[PROBLEM] Before you return the entries below, strip out the pictures and keep all else exact.

[Saved entries]
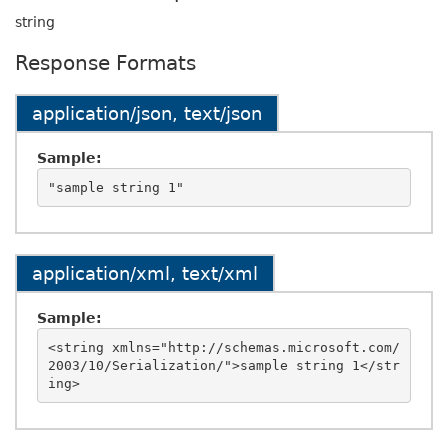
string
Response Formats
application/json, text/json
Sample:
application/xml, text/xml
Sample:
<string xmlns="http://schemas.microsoft.com/
2003/10/Serialization/">sample string 1</str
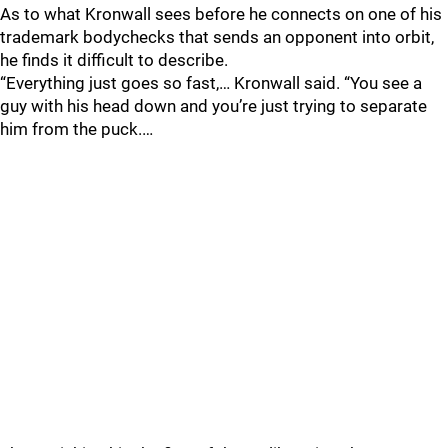
As to what Kronwall sees before he connects on one of his
trademark bodychecks that sends an opponent into orbit,
he finds it difficult to describe.
“Everything just goes so fast,… Kronwall said. “You see a
guy with his head down and you’re just trying to separate
him from the puck.…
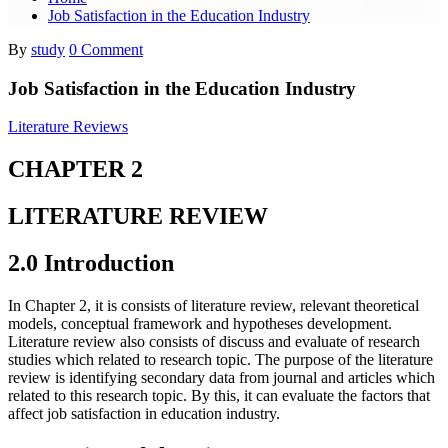
Job Satisfaction in the Education Industry
By
study
0 Comment
Job Satisfaction in the Education Industry
Literature Reviews
CHAPTER 2
LITERATURE REVIEW
2.0 Introduction
In Chapter 2, it is consists of literature review, relevant theoretical
models, conceptual framework and hypotheses development.
Literature review also consists of discuss and evaluate of research
studies which related to research topic. The purpose of the literature
review is identifying secondary data from journal and articles which
related to this research topic. By this, it can evaluate the factors that
affect job satisfaction in education industry.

[WRITTEN SOLUTION]
string
Response Formats
application/json, text/json
Sample:
application/xml, text/xml
Sample:
<string xmlns="http://schemas.microsoft.com/
2003/10/Serialization/">sample string 1</str
As to what Kronwall sees before he connects on one of his
trademark bodychecks that sends an opponent into orbit,
he finds it difficult to describe.
“Everything just goes so fast,… Kronwall said. “You see a
guy with his head down and you’re just trying to separate
him from the puck.…
Job Satisfaction in the Education Industry
By
study
0 Comment
Job Satisfaction in the Education Industry
Literature Reviews
CHAPTER 2
LITERATURE REVIEW
2.0 Introduction
In Chapter 2, it is consists of literature review, relevant theoretical
models, conceptual framework and hypotheses development.
Literature review also consists of discuss and evaluate of research
studies which related to research topic. The purpose of the literature
review is identifying secondary data from journal and articles which
related to this research topic. By this, it can evaluate the factors that
affect job satisfaction in education industry.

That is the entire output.